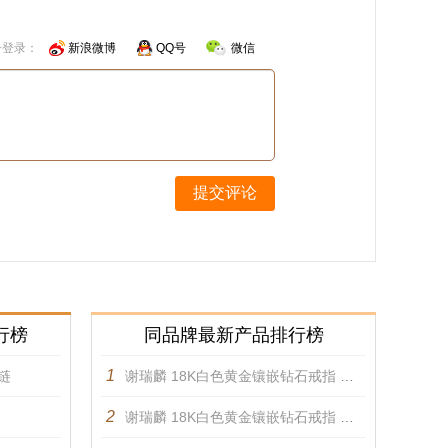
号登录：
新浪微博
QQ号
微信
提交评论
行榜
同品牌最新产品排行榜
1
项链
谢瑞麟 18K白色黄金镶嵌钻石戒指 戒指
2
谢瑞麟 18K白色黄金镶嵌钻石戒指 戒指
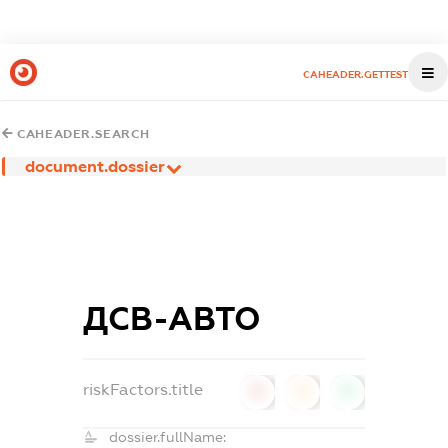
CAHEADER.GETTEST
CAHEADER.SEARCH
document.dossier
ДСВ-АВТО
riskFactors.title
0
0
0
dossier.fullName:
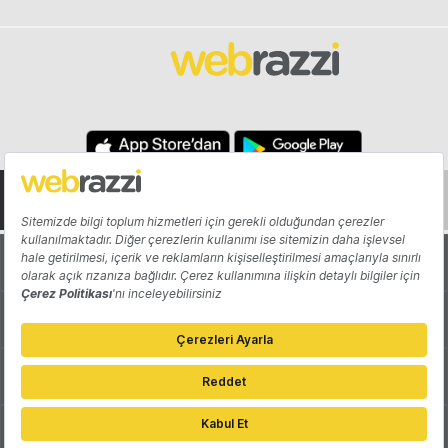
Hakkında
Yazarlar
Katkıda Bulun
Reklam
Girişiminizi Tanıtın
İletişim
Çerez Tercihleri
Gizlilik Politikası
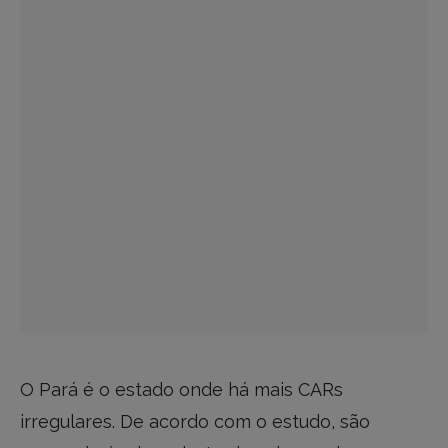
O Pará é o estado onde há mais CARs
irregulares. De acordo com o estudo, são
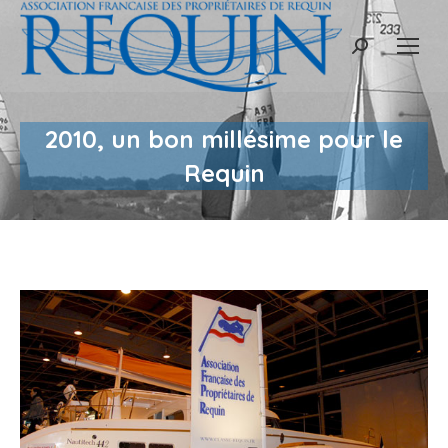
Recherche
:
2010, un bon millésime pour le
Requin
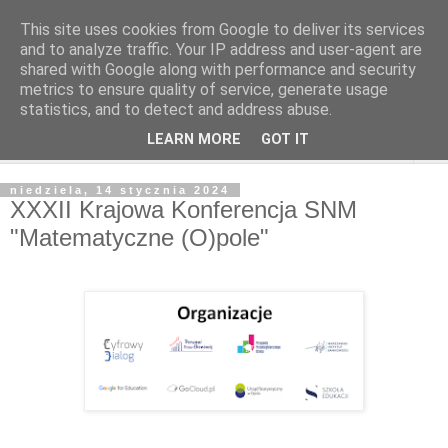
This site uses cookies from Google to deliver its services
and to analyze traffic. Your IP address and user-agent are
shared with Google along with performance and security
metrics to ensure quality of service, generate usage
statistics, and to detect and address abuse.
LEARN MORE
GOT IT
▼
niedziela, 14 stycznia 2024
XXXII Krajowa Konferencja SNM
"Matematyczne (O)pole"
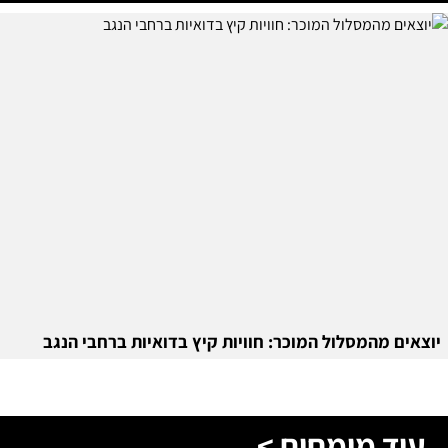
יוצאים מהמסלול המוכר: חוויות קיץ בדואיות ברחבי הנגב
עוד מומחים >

* * * * * * * * *

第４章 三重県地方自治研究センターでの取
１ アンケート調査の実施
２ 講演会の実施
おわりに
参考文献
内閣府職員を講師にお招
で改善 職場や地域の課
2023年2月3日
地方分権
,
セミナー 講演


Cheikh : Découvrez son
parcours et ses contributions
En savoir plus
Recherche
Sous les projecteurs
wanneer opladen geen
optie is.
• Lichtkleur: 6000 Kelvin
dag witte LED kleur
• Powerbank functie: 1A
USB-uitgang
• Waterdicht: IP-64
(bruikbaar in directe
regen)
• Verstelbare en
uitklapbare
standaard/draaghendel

* * * * * * * * *

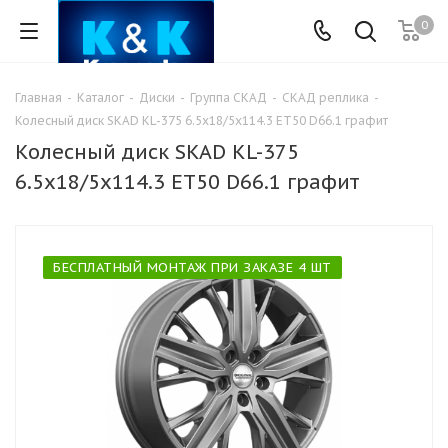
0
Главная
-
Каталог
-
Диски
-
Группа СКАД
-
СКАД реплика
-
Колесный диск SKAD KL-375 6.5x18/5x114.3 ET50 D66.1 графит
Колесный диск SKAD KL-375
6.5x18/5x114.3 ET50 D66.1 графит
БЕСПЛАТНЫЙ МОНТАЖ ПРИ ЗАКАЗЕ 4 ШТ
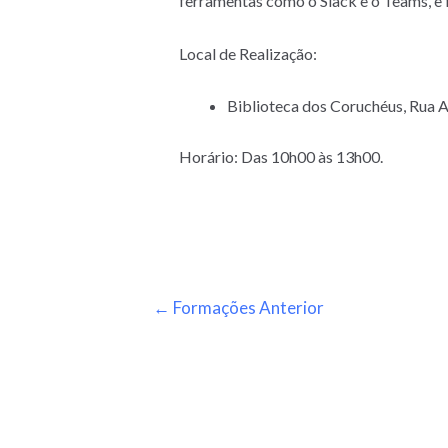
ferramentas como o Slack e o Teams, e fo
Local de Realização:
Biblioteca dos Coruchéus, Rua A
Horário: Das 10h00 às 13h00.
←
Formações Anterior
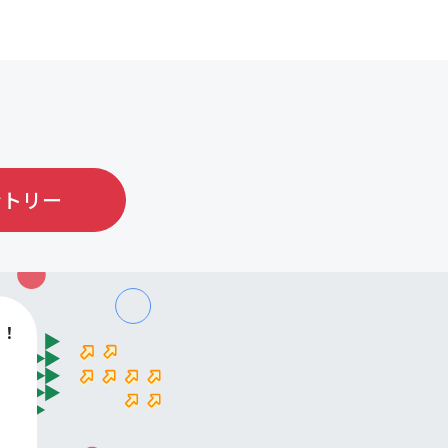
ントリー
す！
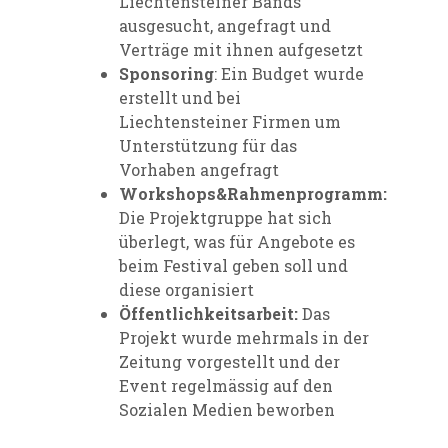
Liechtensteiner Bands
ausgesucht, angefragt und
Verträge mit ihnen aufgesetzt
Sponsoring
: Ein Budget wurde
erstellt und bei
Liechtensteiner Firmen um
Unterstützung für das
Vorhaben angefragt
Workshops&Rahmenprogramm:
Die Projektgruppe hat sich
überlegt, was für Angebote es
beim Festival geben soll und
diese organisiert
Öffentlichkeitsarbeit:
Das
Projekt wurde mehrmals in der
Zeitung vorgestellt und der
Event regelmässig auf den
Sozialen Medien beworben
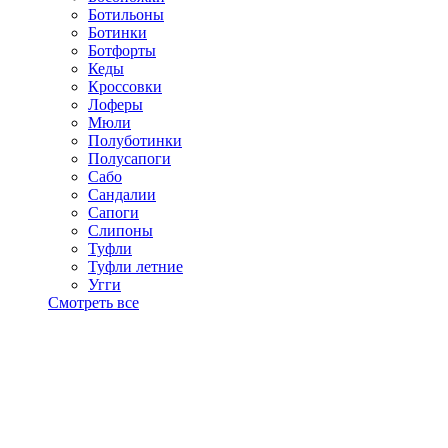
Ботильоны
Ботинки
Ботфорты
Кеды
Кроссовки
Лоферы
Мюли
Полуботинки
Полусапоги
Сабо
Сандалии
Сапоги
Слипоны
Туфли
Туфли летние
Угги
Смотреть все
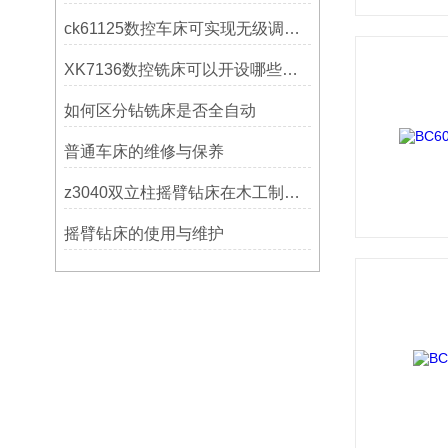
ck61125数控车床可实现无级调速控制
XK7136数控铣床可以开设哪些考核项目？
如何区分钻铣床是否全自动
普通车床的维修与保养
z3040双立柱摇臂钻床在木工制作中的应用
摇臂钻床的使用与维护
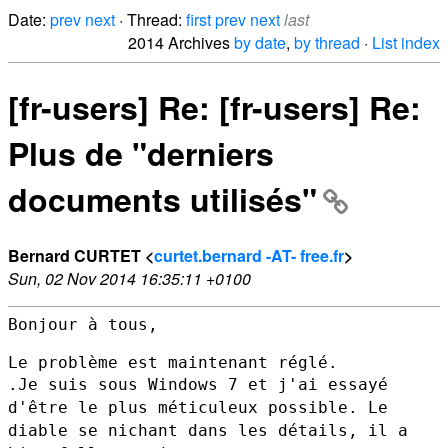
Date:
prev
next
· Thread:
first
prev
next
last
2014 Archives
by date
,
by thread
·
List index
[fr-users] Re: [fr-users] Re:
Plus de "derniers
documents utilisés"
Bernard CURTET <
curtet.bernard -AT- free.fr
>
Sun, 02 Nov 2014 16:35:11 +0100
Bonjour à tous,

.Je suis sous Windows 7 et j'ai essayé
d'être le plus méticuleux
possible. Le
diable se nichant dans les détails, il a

* * * * * * * * *

* WORK INSTRUCTIONS
Give the lines above again exactly, from the one containing "Liechtensteiner Bands" to the one containing "diable se nichant dans les détails, il a", both included, but leave out the pictures.

* RESULT BELOW
Liechtensteiner Bands
ausgesucht, angefragt und
Verträge mit ihnen aufgesetzt
Sponsoring
: Ein Budget wurde
erstellt und bei
Liechtensteiner Firmen um
Unterstützung für das
Vorhaben angefragt
Workshops&Rahmenprogramm:
Die Projektgruppe hat sich
überlegt, was für Angebote es
beim Festival geben soll und
diese organisiert
Öffentlichkeitsarbeit:
Das
Projekt wurde mehrmals in der
Zeitung vorgestellt und der
Event regelmässig auf den
Sozialen Medien beworben
Ботильоны
Ботинки
Ботфорты
Кеды
Кроссовки
Лоферы
Мюли
Полуботинки
Полусапоги
Сабо
Сандалии
Сапоги
Слипоны
Туфли
Туфли летние
Угги
Смотреть все
ck61125数控车床可实现无级调速控制
XK7136数控铣床可以开设哪些考核项目？
如何区分钻铣床是否全自动
普通车床的维修与保养
z3040双立柱摇臂钻床在木工制作中的应用
摇臂钻床的使用与维护
Date:
prev
next
· Thread:
first
prev
next
last
2014 Archives
by date
,
by thread
·
List index
[fr-users] Re: [fr-users] Re:
Plus de "derniers
documents utilisés"
Bernard CURTET <
curtet.bernard -AT- free.fr
>
Sun, 02 Nov 2014 16:35:11 +0100
Bonjour à tous,

.Je suis sous Windows 7 et j'ai essayé
d'être le plus méticuleux
possible. Le
diable se nichant dans les détails, il a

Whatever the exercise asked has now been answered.